Types of Electric Power Cables
Introduction to Electric Cables (Detailed Definition):
An Electric Power Cables are factory assembly of two or more conductors having an overall covering. Several types of cables are manufactured for specific applications. A cable has one or more insulated conductors usually covered with a protective jacket. Cable types used in commercial and industrial wiring applications include armored, metal-clad, nonmetallic-sheathed, mineral-insulated, tray cable, service-entrance, underground feeder and branch-circuit, low-voltage, and medium-voltage.
A tray cable (TC) is a cable that consists of two or more insulated conductors enclosed in a flame-retardant, nonmetallic jacket and is used for installation in cable trays or raceways. See Figure 1.
Underground Feeder and Branch- Circuit Cables
An underground feeder and branch-circuit (UF) cable is a cable that has a moisture- resistant jacket and is listed for direct burial in the earth. Type UF cable is constructed with THWN conductor insulation and bound in a PVC outer jacket, which makes it suitable for wet locations such as direct burial. Type UF cable can also be installed in cable trays. See Figure 2:
Type UF cable is typically used with outdoor loads such as pumps and lighting. Type UF cable can also be used for the same applications as NM cable.

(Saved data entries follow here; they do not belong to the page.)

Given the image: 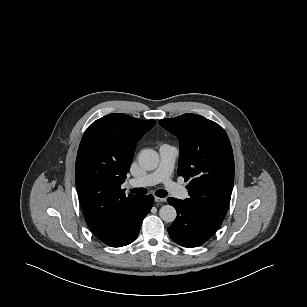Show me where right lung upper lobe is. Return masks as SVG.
<instances>
[{
	"label": "right lung upper lobe",
	"mask_w": 307,
	"mask_h": 307,
	"mask_svg": "<svg viewBox=\"0 0 307 307\" xmlns=\"http://www.w3.org/2000/svg\"><path fill=\"white\" fill-rule=\"evenodd\" d=\"M155 123L109 114L92 123L80 142L75 166L78 198L88 226L107 245L127 236L143 206L142 196L126 195L121 184L136 143Z\"/></svg>",
	"instance_id": "obj_1"
}]
</instances>
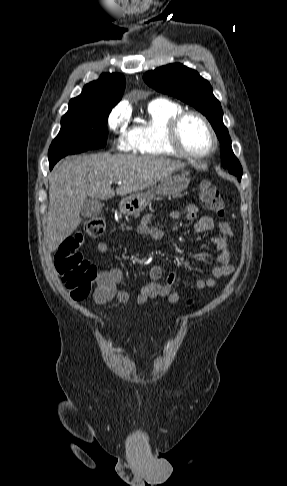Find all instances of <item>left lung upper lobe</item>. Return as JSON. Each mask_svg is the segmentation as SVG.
I'll use <instances>...</instances> for the list:
<instances>
[{
    "instance_id": "1",
    "label": "left lung upper lobe",
    "mask_w": 287,
    "mask_h": 486,
    "mask_svg": "<svg viewBox=\"0 0 287 486\" xmlns=\"http://www.w3.org/2000/svg\"><path fill=\"white\" fill-rule=\"evenodd\" d=\"M144 81L158 92L174 96L195 107L207 117L222 145L221 164L241 180L242 167L234 155L231 139L223 123L220 102L213 95L210 83L195 70L173 63L148 71Z\"/></svg>"
}]
</instances>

Type UF cable is resistant to moisture, fungus, and corrosive materials, and can replace NMC cable in damp locations.
A service-entrance (SE, USE) cable is a multi-conductor cable with or without an overall covering. See Figure 3.

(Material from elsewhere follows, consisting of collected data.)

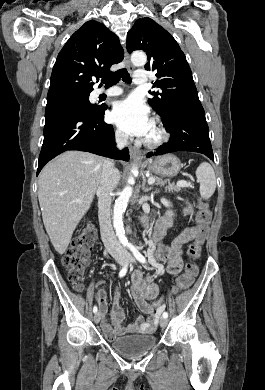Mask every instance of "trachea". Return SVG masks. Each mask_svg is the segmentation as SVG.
I'll use <instances>...</instances> for the list:
<instances>
[{
    "label": "trachea",
    "instance_id": "3493384b",
    "mask_svg": "<svg viewBox=\"0 0 265 390\" xmlns=\"http://www.w3.org/2000/svg\"><path fill=\"white\" fill-rule=\"evenodd\" d=\"M121 77L125 83H131V77L130 74L127 72L126 68L118 70L111 76L102 78V82L105 84L106 87H110L117 84Z\"/></svg>",
    "mask_w": 265,
    "mask_h": 390
}]
</instances>
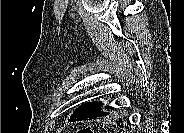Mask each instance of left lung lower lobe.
Listing matches in <instances>:
<instances>
[{"label":"left lung lower lobe","mask_w":184,"mask_h":133,"mask_svg":"<svg viewBox=\"0 0 184 133\" xmlns=\"http://www.w3.org/2000/svg\"><path fill=\"white\" fill-rule=\"evenodd\" d=\"M102 106L103 103L101 101L86 102L74 110L69 121L92 120L98 117L110 115L114 112L112 107L108 106L107 108H102ZM124 121L125 120L123 119H119L117 124L123 123ZM120 126L122 127V125Z\"/></svg>","instance_id":"obj_1"}]
</instances>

A low-voltage cable is a cable that can be single-conductor or multi-conductor and is rated from 0 V to 600 V. Low-voltage cables are used in industrial and commercial applications for power, lighting, control, signal, and communication circuits. Low-voltage cables can be installed indoors, outdoors, in cable trays, in raceways, direct buried, or as part of a messenger system (in outdoor locations).
Low-voltage cables are composed of bare stranded copper conductors, conductor insulation, and a moisture-resistant PVC jacket. Low-voltage cable can be types TC, MC, SE, or USE. See Figure 4.

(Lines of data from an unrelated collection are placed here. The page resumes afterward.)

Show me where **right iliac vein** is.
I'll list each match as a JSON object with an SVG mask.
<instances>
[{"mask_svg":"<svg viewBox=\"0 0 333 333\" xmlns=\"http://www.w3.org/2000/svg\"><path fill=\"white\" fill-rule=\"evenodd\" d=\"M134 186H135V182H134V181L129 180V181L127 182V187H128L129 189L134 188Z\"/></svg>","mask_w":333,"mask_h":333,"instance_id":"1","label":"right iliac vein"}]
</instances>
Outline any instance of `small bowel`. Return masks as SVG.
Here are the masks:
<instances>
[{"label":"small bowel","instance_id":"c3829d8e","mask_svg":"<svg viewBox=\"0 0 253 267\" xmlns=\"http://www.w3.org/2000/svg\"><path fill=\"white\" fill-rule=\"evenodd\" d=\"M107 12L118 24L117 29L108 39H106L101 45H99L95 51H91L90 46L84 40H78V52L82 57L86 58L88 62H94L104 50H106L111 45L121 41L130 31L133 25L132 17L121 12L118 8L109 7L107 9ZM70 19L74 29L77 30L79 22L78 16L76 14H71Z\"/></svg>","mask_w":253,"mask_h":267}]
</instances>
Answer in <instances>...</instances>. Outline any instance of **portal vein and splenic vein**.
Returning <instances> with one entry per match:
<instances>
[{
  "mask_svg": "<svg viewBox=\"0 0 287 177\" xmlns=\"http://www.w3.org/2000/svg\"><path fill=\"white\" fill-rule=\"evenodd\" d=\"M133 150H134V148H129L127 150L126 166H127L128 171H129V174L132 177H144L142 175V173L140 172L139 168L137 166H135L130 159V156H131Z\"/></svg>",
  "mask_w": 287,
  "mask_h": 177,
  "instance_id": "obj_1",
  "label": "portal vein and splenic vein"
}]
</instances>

A medium-voltage (MV) cable is a cable that can be single-conductor or multi- conductor and is rated from 2001 V to 35,000 V. Because of higher operating voltages, MV cables are typically constructed differently than low-voltage cables. See Figure 5.
Type MV cables have a solid dielectric insulation and a conductor shield surrounding the conductor. A conductor shield is a non- magnetic material used to even out dielectric stresses around the conductor. An insulation shield is a nonmagnetic metallic material applied over insulated conductor(s) to confine the electric field to the insulation. A bare cop- per shield surrounds the insulation shield, is typically grounded at each end, and grounded at splices to reduce shock hazards.
Use of Medium Voltage Cables:
Medium-voltage cables are used in industrial and commercial applications such as feeder and branch circuits for electric utility service, in wet, damp, or dry locations, in raceways, in underground ducts, direct buried, and in messenger systems in industrial and commercial utilities.
Limited Production of Medium Voltage Cables:
Because of their unique construction and voltage ratings, medium-voltage cables must only be terminated by following the manufacturer’s specific instructions. This typically involves the use of specialized electrical tapes and other components. Procedural requirements may include grounding the copper shield, chamfering the insulation to reduce voltage stress, and taping the conductors to prevent air pockets where ionizing air can deteriorate the insulation. Special training is generally required to make medium voltage cable splices and terminations.